Professional Point

Without a doubt, the question that practitioners most frequently asked the Practice Directorate staff leading up to the Oct.15 Health Insurance Portability and Accountability Act (HIPAA) transaction rule compliance deadline was, "I don't submit any electronic claims. Do I still need to file the extension form?"

Technically, a psychologist who does not, and will not in the future, submit electronic claims will not have to worry about the standardized electronic claims format required by the transaction rule. However, given the few minutes necessary to file the extension form, the directorate (along with the APA Insurance Trust) advised psychologists to file the form to keep all future options open.

Similarly, we recommend that psychologists become compliant with the HIPAA privacy rule--an entirely separate rule from the transaction rule--prior to its April 14 deadline.

More on the history and reasons for our recommendations follows.

Transaction-rule requirements

The transaction rule was first promulgated in October 2000 to create a uniform and standardized electronic claims process in the health-care system. Congress, through HIPAA, believed the administration of health care would be more efficient and less costly to the extent that all parties involved use a single electronic claims submission process. The transaction rule implements this congressional intent.

The deadline for compliance with this rule was originally Oct. 16, 2002, two years from the date the rule was issued. Late last year, Congress decided to provide additional time for compliance. It did so by enacting a law extending the compliance deadline by one year until Oct. 16, 2003, as long as a compliance extension form was filed by the original 2002 deadline.

The rule does not require psychologists to use electronic claims.
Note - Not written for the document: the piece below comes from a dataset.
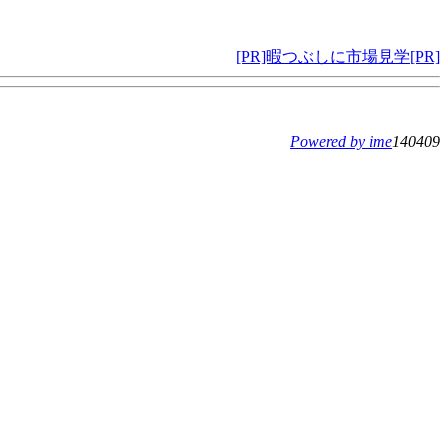
[PR]暇つぶしに市場見学[PR]
Powered by ime
140409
Nor does the rule prevent third-party payers from requiring participating health-care professionals to submit claims electronically. Indeed, we anticipate that health-care payers that are equipped to receive electronic claims may require health professionals who participate in their program to file electronic claims.
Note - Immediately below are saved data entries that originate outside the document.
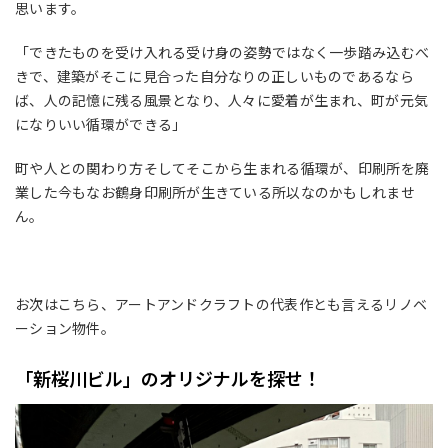
思います。
「できたものを受け入れる受け身の姿勢ではなく一歩踏み込むべ
きで、建築がそこに見合った自分なりの正しいものであるなら
ば、人の記憶に残る風景となり、人々に愛着が生まれ、町が元気
になりいい循環ができる」
町や人との関わり方そしてそこから生まれる循環が、印刷所を廃
業した今もなお鶴身印刷所が生きている所以なのかもしれませ
ん。
お次はこちら、アートアンドクラフト
の代表作とも言えるリノベ
ーション物件。
「新桜川ビル」のオリジナルを探せ！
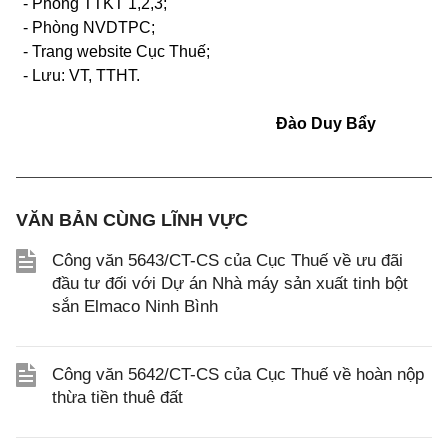
- Phòng
TTKT
1,2,3
;
- Phòng NVDTPC;
- Trang website Cục Thuế;
-
Lưu: VT,
TTHT.
Đào Duy Bẩy
VĂN BẢN CÙNG LĨNH VỰC
Công văn 5643/CT-CS của Cục Thuế về ưu đãi
đầu tư đối với Dự án Nhà máy sản xuất tinh bột
sắn Elmaco Ninh Bình
Công văn 5642/CT-CS của Cục Thuế về hoàn nộp
thừa tiền thuê đất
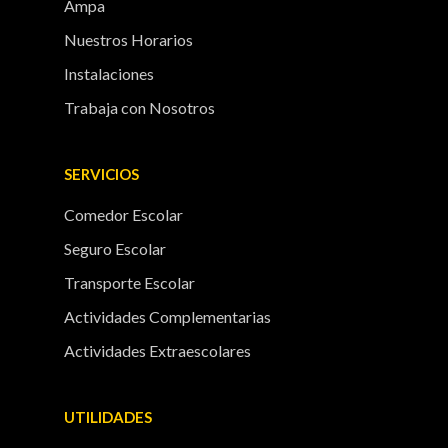
Ampa
Nuestros Horarios
Instalaciones
Trabaja con Nosotros
SERVICIOS
Comedor Escolar
Seguro Escolar
Transporte Escolar
Actividades Complementarias
Actividades Extraescolares
UTILIDADES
Medicare, for example, is expected to require electronic claims from providers. Importantly, the law directing Medicare's use of electronic claims may create an exemption for certain solo and small-group practitioners, although the Center for Medicare and Medicaid Services (CMS) has not yet issued an implementing rule to confirm this exemption.

The fact that CMS has not yet issued such a rule and the relative ease of filing for the transaction rule extension led us to recommend that psychologists file the extension. The practical effect of filing is that if a psychologist submits an electronic claim between now and October 2003, the claim will not need to be in the HIPAA standardized format. By contrast, if a psychologist has not filed the extension and wanted to use an electronic claim before October 2003, the standardized format would be required.

Privacy-rule requirements

The deadline for HIPAA privacy rule compliance is April 14. Compliance with this rule is required if a psychologist transmits identifiable health information in electronic form in connection with financial transactions related to health-services delivery.
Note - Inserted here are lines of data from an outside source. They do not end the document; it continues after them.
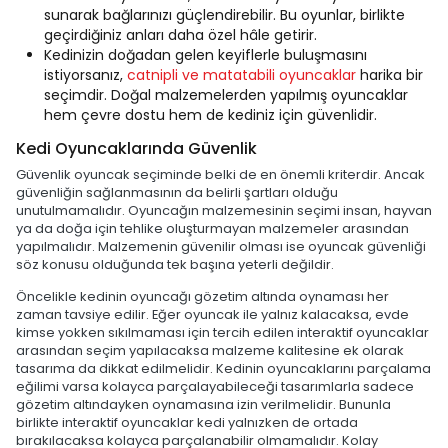
sunarak bağlarınızı güçlendirebilir. Bu oyunlar, birlikte
geçirdiğiniz anları daha özel hâle getirir.
Kedinizin doğadan gelen keyiflerle buluşmasını
istiyorsanız,
catnipli ve matatabili oyuncaklar
harika bir
seçimdir. Doğal malzemelerden yapılmış oyuncaklar
hem çevre dostu hem de kediniz için güvenlidir.
Kedi Oyuncaklarında Güvenlik
Güvenlik oyuncak seçiminde belki de en önemli kriterdir. Ancak
güvenliğin sağlanmasının da belirli şartları olduğu
unutulmamalıdır. Oyuncağın malzemesinin seçimi insan, hayvan
ya da doğa için tehlike oluşturmayan malzemeler arasından
yapılmalıdır. Malzemenin güvenilir olması ise oyuncak güvenliği
söz konusu olduğunda tek başına yeterli değildir.
Öncelikle kedinin oyuncağı gözetim altında oynaması her
zaman tavsiye edilir. Eğer oyuncak ile yalnız kalacaksa, evde
kimse yokken sıkılmaması için tercih edilen interaktif oyuncaklar
arasından seçim yapılacaksa malzeme kalitesine ek olarak
tasarıma da dikkat edilmelidir. Kedinin oyuncaklarını parçalama
eğilimi varsa kolayca parçalayabileceği tasarımlarla sadece
gözetim altındayken oynamasına izin verilmelidir. Bununla
birlikte interaktif oyuncaklar kedi yalnızken de ortada
bırakılacaksa kolayca parçalanabilir olmamalıdır. Kolay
Here, too, Members frequently ask: "I don't use computers and I don't take third-party payment. Do I need to comply with the privacy rule?"

Again, technically, a psychologist who does not use electronic transactions and who does not take third-party payment would not currently need to comply with the privacy-rule requirements. However, to the extent that the psychologist may wish to alter his or her practice at any point in the future by taking third-party payment in an increasingly electronic private market, privacy-rule compliance would be required at the very instant the practice is altered. No grace period to become compliant would be available, as is now the case.

It is also important to understand that there are circumstances under which the need for privacy-rule compliance may be triggered by actions outside of the psychologist's control. If, for example, a psychologist faxes a "paper claim" to a third-party payer, according to the rule, an electronic transaction technically has not occurred. However, if the insurer does not receive the fax in paper form but directs the communication into its computerized electronic system, an electronic transaction has occurred. Alternatively, if a billing service used by a psychologist con-verts from a paper to an electronic system, the psychologist would be required to be in compliance with the privacy rule to continue using the billing service.

For these reasons, we advise that psychologists get their practices into compliance before the April deadline. Information prepared by the APA Practice Organization and the Insurance Trust to help psychologists take the necessary steps is available at www.APAPractice.org.